Requirement —
Starting at the line that contains "promovido a la categoría Doble-A por la", reproduce only the lines through the end of the data, exactly, including both the first and the last; skip the pictures.

Exercise input —
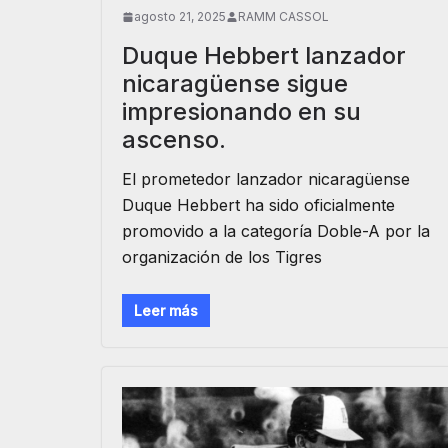
agosto 21, 2025
RAMM CASSOL
Duque Hebbert lanzador
nicaragüense sigue
impresionando en su
ascenso.
El prometedor lanzador nicaragüense
Duque Hebbert ha sido oficialmente
promovido a la categoría Doble-A por la
organización de los Tigres
Leer más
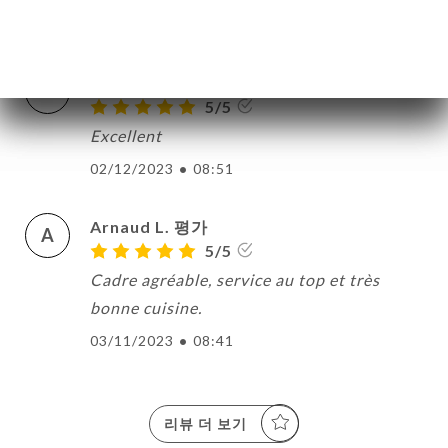
22/03/2024
•
07:19
MARYLINE A. 평가
M
5/5
Excellent
02/12/2023
•
08:51
Arnaud L. 평가
A
5/5
Cadre agréable, service au top et très
bonne cuisine.
03/11/2023
•
08:41
리뷰 더 보기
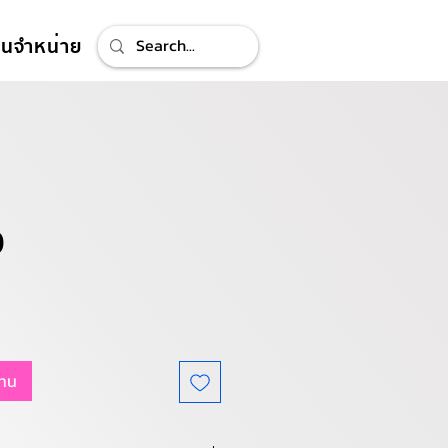
ทนจำหน่าย
0
แทน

Answer area —
promovido a la categoría Doble-A por la
organización de los Tigres
Leer más
22/03/2024
•
07:19
MARYLINE A. 평가
M
5/5
Excellent
02/12/2023
•
08:51
Arnaud L. 평가
A
5/5
Cadre agréable, service au top et très
bonne cuisine.
03/11/2023
•
08:41
리뷰 더 보기
ทนจำหน่าย
0
แทน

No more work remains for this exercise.